SL: It’s funny—I was anything but a model bride. Or, maybe a typical bride? Whatever that means. When my best friend showed up to help me hunt for a dress, I honestly thought I’d try on a few samples and then pick one. I greatly underestimated the process. I don’t know why I chose the dress I did. I suppose I was exhausted. But the cultural idea of the “perfect” gown—that women dream of finding it, whittling themselves down to fit into it, even though it’s ultimately a stranger’s vision of what they should want for themselves—that interested and still interests me. As for the poem, although I didn’t have it in mind at the beginning of the drafting process, the phrase “[n]o task but to stand / in someone else’s design” seemed to arrive naturally because of bride’s lack of autonomy in earlier stanzas. Both the manufacturer and, later, the window-dresser, see to it that the “figures are made to touch” (emphasis mine). I like that double play with “made,” as in built or constructed for, as well as forced to have physical contact. I also tried to align the dummy and speaker (the mannequin’s hair is human, her “arm fused to shoulder, eye hardened / to a single vanishing point…”). You probably notice more play here between the physical and aural eye/I. To get to your question about multiple meanings, the trick of it, I think, is when ambiguity complicates and enriches the poem’s plot instead of diluting it. As a reader, I love when a word’s initial purpose/definition seems to transform as I revisit it again and again within the context of the sentence or stanza. Imagery (i.e., precision) and ambiguity are two sides of the coin in lyric poetry, which is to say, they’re not entirely unlike those “parasite[s] / hidden in each clear drop” of water in “The Accused Terrorist’s Wife”—only, less menacing. One of poetry’s great gifts is paradox, the way music and mystery can nudge us toward moments of clarity. Another gift is discovery—it’s what keeps writers and readers coming back to the page.

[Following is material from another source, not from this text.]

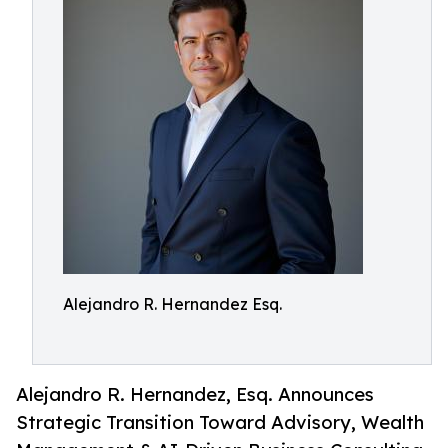
Alejandro R. Hernandez Esq.
Alejandro R. Hernandez, Esq. Announces
Strategic Transition Toward Advisory, Wealth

CL: Mystery as the way to clarity, uncertainty as the cornerstone of faith—paradoxes indeed. Another paradox I see often at work in yours is the way we come to understand the self through others—despite this book’s perceptive and acutely present speaker, she (and most all women) are portrayed in relation to another. Sometimes this is comical or practical, like in “Advice from the Predecessor’s Wife,” sometimes dire like “The Clinic Bomber’s Mother,” and sometimes chafing, like the penultimate “Late Epithalamium with Perennials” which ends “Your air is everywhere / they breathe. What’s to regret?—and yet, and yet—” What is helpful, or maybe alternately regrettable in this positioning? What sort of expert does the explosive expert’s wife become?

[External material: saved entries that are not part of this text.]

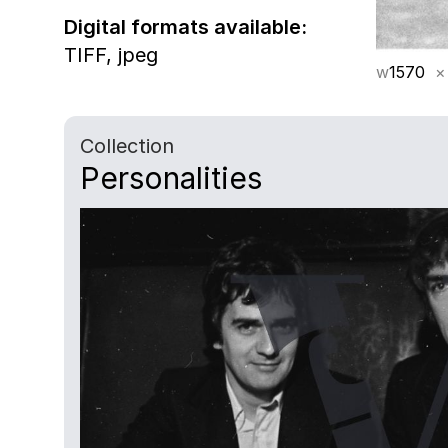
Digital formats available:
TIFF,
jpeg
w
1570
×
Collection
Personalities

SL: I’m glad the connectedness between the women rings true. Although they live half a world apart and practice different faiths, I see the American “Clinic Bomber’s Mother,” who attempts a daily penance for her son’s crimes, for example, in direct dialogue with the poem about Middle East’s first all-female de-mining crew, as well as “The Accused Terrorist’s Wife.” Within the book, there’s also more intimate correspondence, as in epistolary poems like “Letter to Rania in Amman” and “Letter to Bruce in Paradise, Indiana.” Perhaps the unwritten poem that hangs above the book as a whole is the implied conversation between seemingly unrelated people who live in and occupy radically different places and positions in the world. We’re more connected than we realize or acknowledge.

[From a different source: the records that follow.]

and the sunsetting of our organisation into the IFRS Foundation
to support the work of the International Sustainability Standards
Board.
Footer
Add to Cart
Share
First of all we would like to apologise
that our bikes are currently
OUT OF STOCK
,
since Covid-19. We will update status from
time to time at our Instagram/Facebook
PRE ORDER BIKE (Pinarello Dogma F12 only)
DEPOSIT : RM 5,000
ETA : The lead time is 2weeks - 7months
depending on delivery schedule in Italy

A few years ago, I visited a high school in Washington D.C. where a class of seniors asked questions about Two-Headed Nightingale and excerpts from The Explosive Expert’s Wife, which was still in progress at the time. One student wondered whether there was a counterpart for “Advice from the Predecessor’s Wife”; a poem, in others words, in which I dished advice rather than receiving it. It was a brilliant assignment and I tried, but ultimately failed, to write that poem. Looking back, I think it’s because The Explosive Expert’s Wife is more about listening than asserting, especially when it comes to the sections located overseas. On the other hand, I’m not shy about voicing my opinions about the long but often overlooked history of bombings (mainly by white men) in this country. This is an important part of the book—poems like “The Bath Massacre, 1927” and “Found Poem: No Joke,” for instance, housed in the third section.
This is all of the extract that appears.